Tak hanya itu, pemerintah juga akan menyalurkan bantuan pendidikan untuk guru yang belum mengenyam pendidikan jenjang S1 atau D4. Program ini merupakan tindak lanjut dari arahan Presiden saat peringatan Hari Guru Nasional (HGN) 2024.
Menurut Abdul Mu’ti, langkah ini bertujuan agar seluruh guru bisa mendapatkan hak pengembangan profesional yang setara. Bantuan yang diberikan sebesar Rp 3 juta per semester akan disalurkan kepada guru yang belum menyelesaikan pendidikan S1 atau D4.
Data Kementerian menunjukkan bahwa hingga HGN 2024, masih ada sekitar 295 ribu guru yang belum bergelar sarjana. Padahal, sesuai amanat Undang-Undang Nomor 14 Tahun 2005 tentang Guru dan Dosen, minimal kualifikasi akademik guru adalah sarjana.

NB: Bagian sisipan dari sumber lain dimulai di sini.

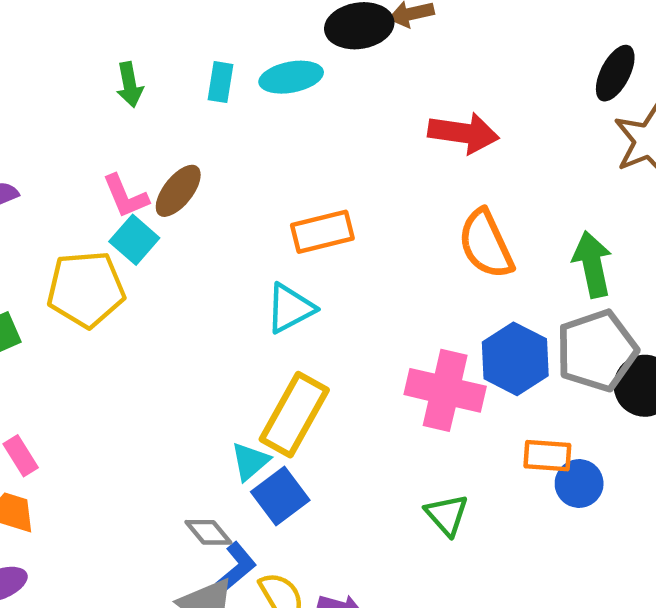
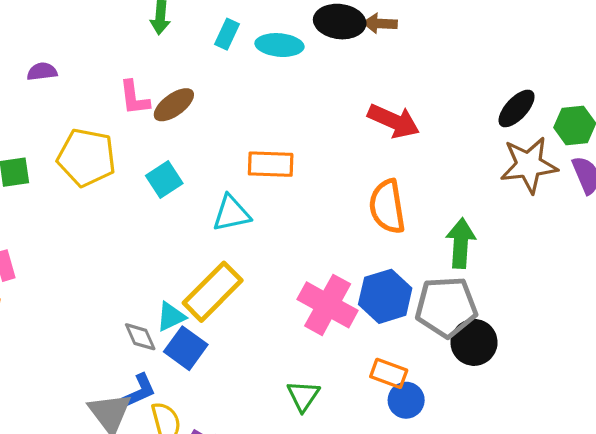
cyan square: (134, 240) -> (164, 180), moved
blue square: (280, 496) -> (186, 348), turned -33
gray diamond: (208, 532) -> (140, 337), moved

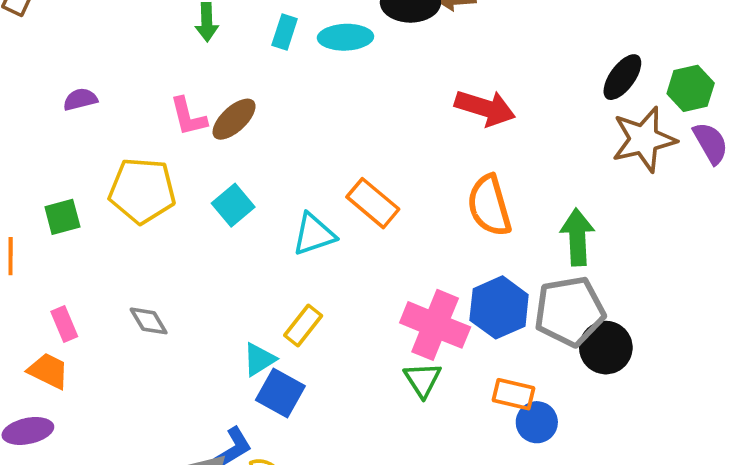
orange rectangle: (271, 164) -> (373, 203), moved, turned 45
yellow rectangle: (213, 292) -> (303, 325), size x0.6
gray diamond: (140, 337) -> (149, 321), moved
green triangle: (303, 396) -> (423, 380), moved

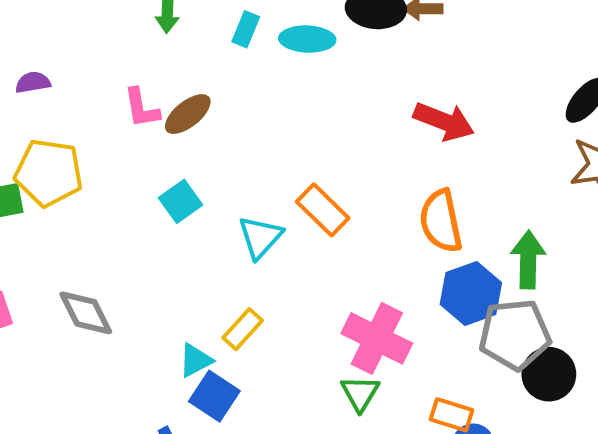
yellow pentagon: (142, 191) -> (49, 173), moved
cyan triangle: (314, 234) -> (260, 237), turned -33
blue hexagon: (499, 307) -> (471, 294), moved
gray diamond: (149, 321) -> (86, 313), size x1.4

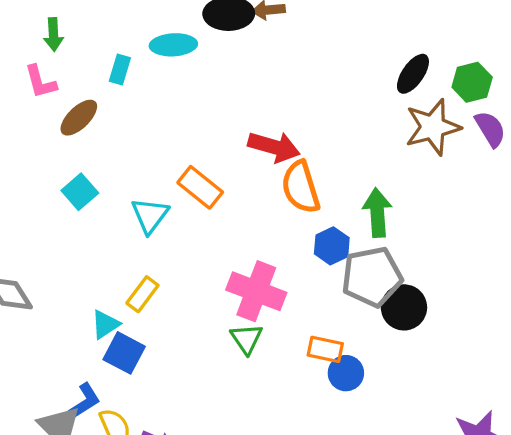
cyan rectangle: (246, 29) -> (120, 69), moved
pink L-shape: (141, 108) -> (40, 82), moved
red arrow: (444, 121) -> (274, 147), moved
blue hexagon: (471, 294) -> (332, 246), size x0.7

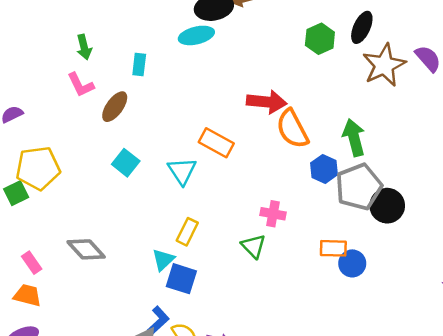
cyan ellipse: (173, 45) -> (196, 35), moved
green hexagon: (472, 82) -> (320, 39), moved
pink cross: (256, 291) -> (273, 214), size x0.6
green triangle: (247, 339) -> (253, 246), moved

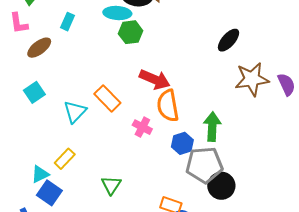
black ellipse: (362, 27) -> (229, 40), moved
green hexagon: (320, 39) -> (131, 32), moved
pink cross: (273, 214) -> (142, 127), moved

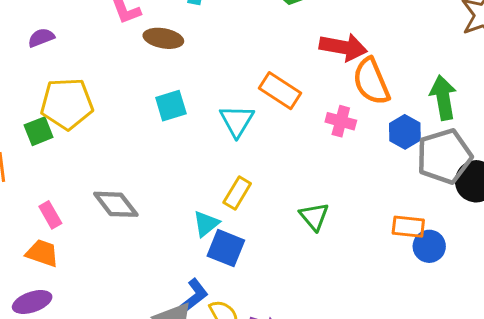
brown ellipse: (39, 48) -> (163, 38), turned 60
cyan square: (34, 92) -> (171, 106), turned 30

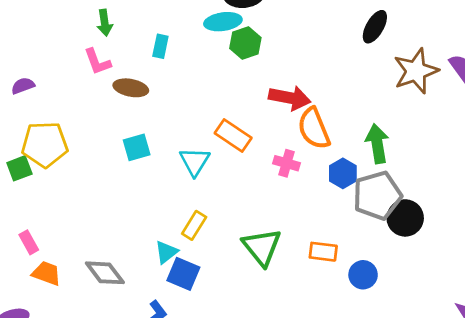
gray diamond: (116, 204) -> (105, 273), moved
green triangle: (314, 216) -> (262, 247), size x1.5
orange rectangle: (408, 227) -> (323, 252), moved
orange trapezoid: (42, 253) -> (46, 273), moved

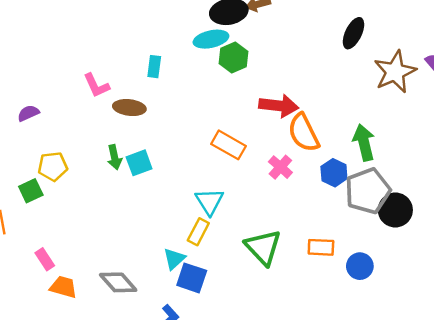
green arrow: (105, 23) -> (114, 157), moved
yellow pentagon: (45, 144) -> (53, 166), size x0.7
cyan triangle: (195, 162) -> (209, 201), moved
pink cross: (286, 163) -> (280, 167), turned 30

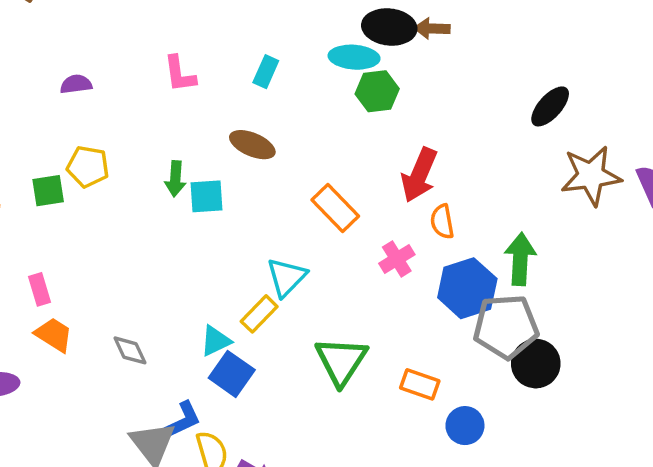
red arrow: (279, 106) -> (419, 175), turned 90
brown ellipse: (129, 108) -> (252, 145), moved
orange semicircle: (304, 133) -> (442, 222), size x0.6
blue hexagon: (334, 173) -> (467, 288), size x1.5
gray diamond: (118, 282) -> (130, 350), size x0.7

Banyak dari mereka awalnya mengajar karena alasan pribadi atau sekadar mengisi waktu, sehingga belum sempat menempuh pendidikan S1 atau D4. Selain itu, kendala geografis dan ekonomi juga menjadi penyebab mengapa sebagian guru belum melanjutkan pendidikan ke jenjang tersebut.
Kementerian, ujar Mu’ti, terus berupaya memberikan akses pendidikan lebih luas agar para guru bisa menempuh studi ke jenjang D4 atau S1 secara bertahap.
Dengan kebijakan pemberian tunjangan dan bantuan ini, Menteri Mu’ti berharap semangat para guru untuk mengajar akan semakin tinggi.